### The problem
Leaving out the pictures, transcribe all of the records faithfully.

### Page-level text extractions
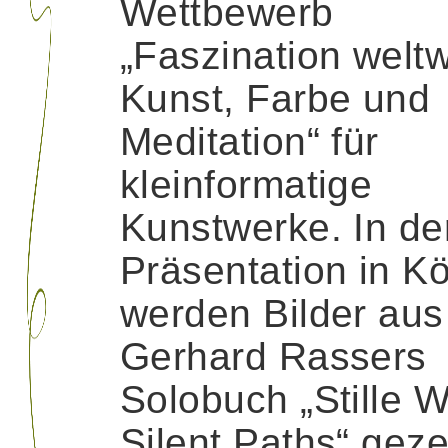
Wettbewerb
„Faszination weltw
Kunst, Farbe und
Meditation“ für
kleinformatige
Kunstwerke. In de
Präsentation in Kö
werden Bilder aus
Gerhard Rassers
Solobuch „Stille 
Silent Paths“ geze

### Output
Wettbewerb
„Faszination weltw
Kunst, Farbe und
Meditation“ für
kleinformatige
Kunstwerke. In de
Präsentation in Kö
werden Bilder aus
Gerhard Rassers
Solobuch „Stille 
Silent Paths“ geze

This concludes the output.